The VR headset experience, though, does not carry the wow factor. For anyone who has seen Jeff Wayne’s War of the Worlds, it feels incredibly familiar: the same boat journey complete with judders; stations at the end with a final compilation of images accompanied by rousing music. Layered Reality also created that show and seem to have used it as a blueprint for this one’s VR aesthetic.

The Gunpowder Plot.
Digital underground … The Gunpowder Plot. Photograph: Mark Dawson

Except here it is not as impressive and does not make as much sense. Why do we take the boat ride across London with Fawkes? Why does the boat then seem to fly, complete with its oars? And why are we floating over a burning city? There are three VR headset moments to augment our experience, the first of which did not work for everyone in my group. The last, which traces the mythology around Fawkes in the centuries following his execution, is especially disappointing – not in the graphics but in the rather vague points it seeks to make.

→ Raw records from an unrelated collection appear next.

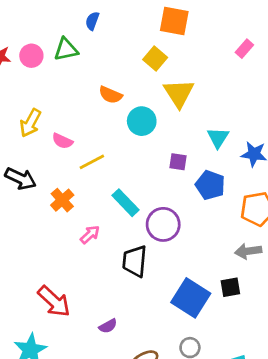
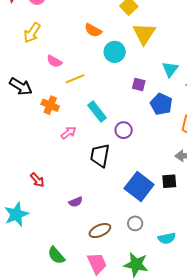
yellow arrow: (30, 123) -> (32, 33), moved
orange cross: (62, 200) -> (50, 105), turned -30
purple circle: (163, 224) -> (124, 130), size x0.7
red arrow: (54, 301) -> (37, 180), size x0.6

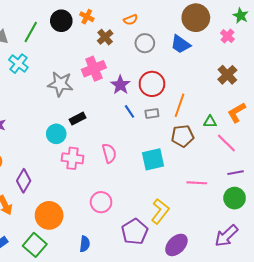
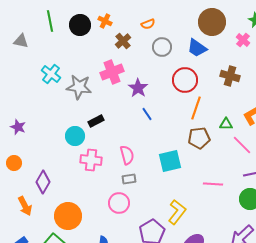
green line: (31, 32) -> (50, 21), moved, turned -40
cyan cross: (18, 64) -> (51, 74), moved
brown cross: (227, 75) -> (230, 76), moved, turned -30
red circle: (152, 84) -> (185, 80), moved
gray rectangle: (152, 113) -> (129, 179), moved

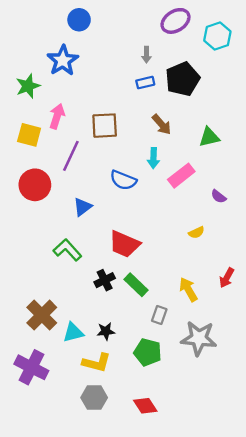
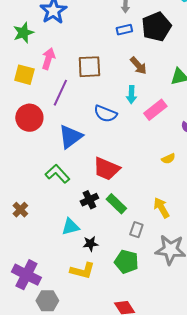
blue triangle: (83, 207) -> (70, 137), size x1.5
brown cross: (42, 315) -> (20, 210), moved, size x0.6
cyan triangle: (73, 332) -> (70, 227), moved
gray hexagon: (94, 398) -> (47, 301), moved

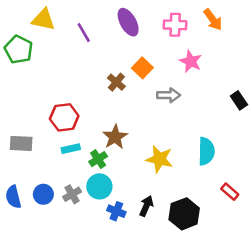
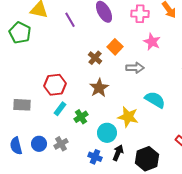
brown star: (115, 137) -> (99, 88), moved
cyan rectangle: (71, 149) -> (60, 109), turned -40
cyan semicircle: (206, 151) -> (155, 100), moved, turned -60
cyan circle: (99, 186) -> (107, 133), moved

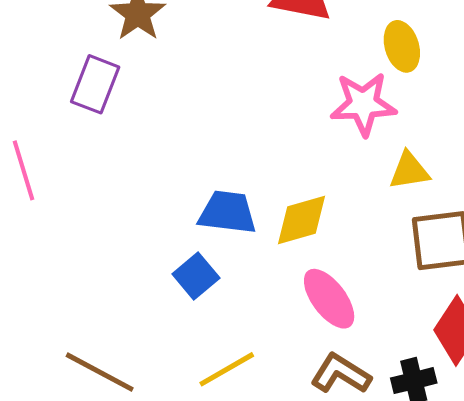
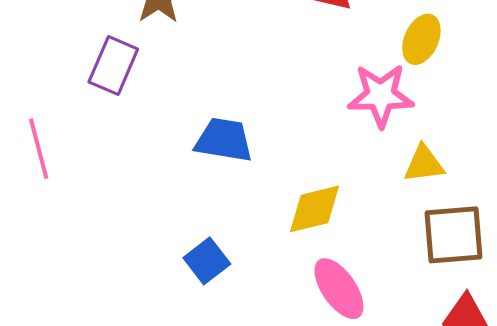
yellow ellipse: (402, 46) -> (421, 39), turned 39
blue trapezoid: (227, 212) -> (224, 140), moved

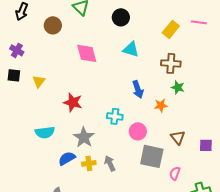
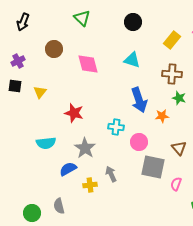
black circle: (121, 17) -> (133, 22), moved
brown circle: (53, 25) -> (54, 49), moved
purple cross: (17, 50) -> (18, 61), turned 32
blue arrow: (138, 89) -> (139, 100), size x1.4
yellow cross: (89, 163) -> (90, 185), moved

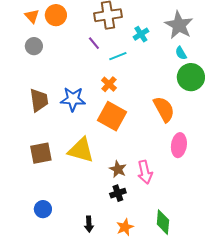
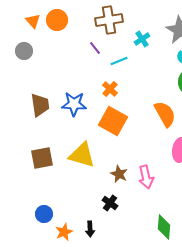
gray circle: (34, 46) -> (24, 51), moved
black cross: (118, 193) -> (110, 203), moved, turned -35
orange star: (125, 227) -> (64, 232), moved

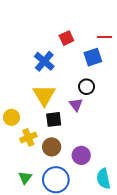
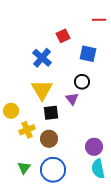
red line: (104, 37) -> (99, 20), moved
blue square: (93, 57) -> (88, 54), turned 30
purple circle: (81, 155) -> (94, 147), moved

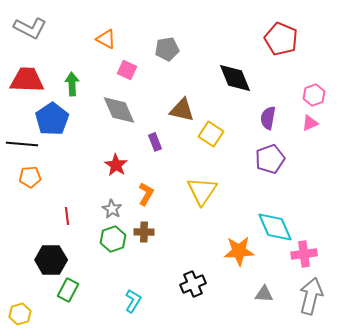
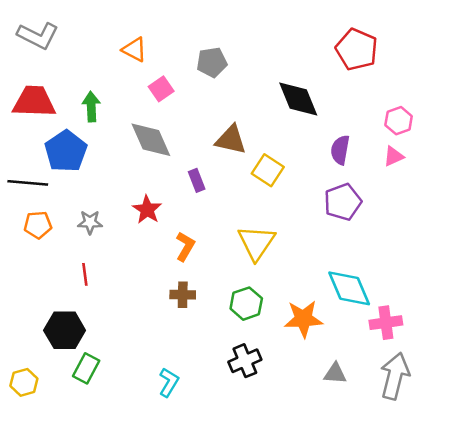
pink square: (127, 70) -> (161, 89), turned 30
gray star: (112, 209) -> (90, 222), moved, turned -30
green hexagon: (113, 239) -> (246, 304), moved
yellow hexagon: (20, 314) -> (24, 382), moved

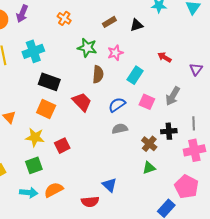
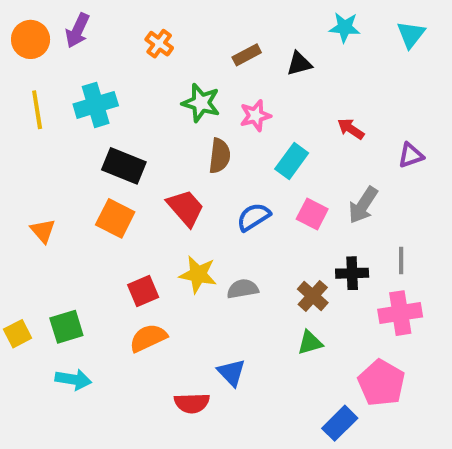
purple triangle: (196, 69) -> (411, 155), turned 32
gray semicircle: (120, 129) -> (243, 289), moved
yellow star: (35, 137) -> (198, 274), moved
green square: (34, 165) -> (66, 327), moved
orange semicircle: (54, 190) -> (148, 338), moved

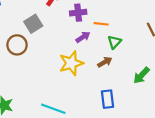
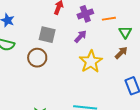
gray square: (33, 24) -> (47, 35), turned -30
purple arrow: (83, 37) -> (80, 36), moved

Meanwhile, the show asks us to take sides: with the crown or with the conspirators. It sets up its central ethical dilemma by showing us an explosion – a projection of the harm that Fawkes’ plan might do to the city and its people, manifested in astounding graphics across the walls of one room, in which we see a mother lose her child. But we are also told about the state persecution of Catholics, and hear King James’ men killing a priest as we hide in a cupboard.

While the dilemma is a valid one, asking the question of whether violence is ever politically necessary, the problem for those of us who know the outcome is that the taking of sides seems rather pointless.

Maybe not for tourists who are less familiar with how this well-known episode of English history played out – and we are given the full lowdown in luminous graphics at the end. As a show for tourists, this will no doubt be a money-spinner, but it has some thrills and spills for the rest of us too.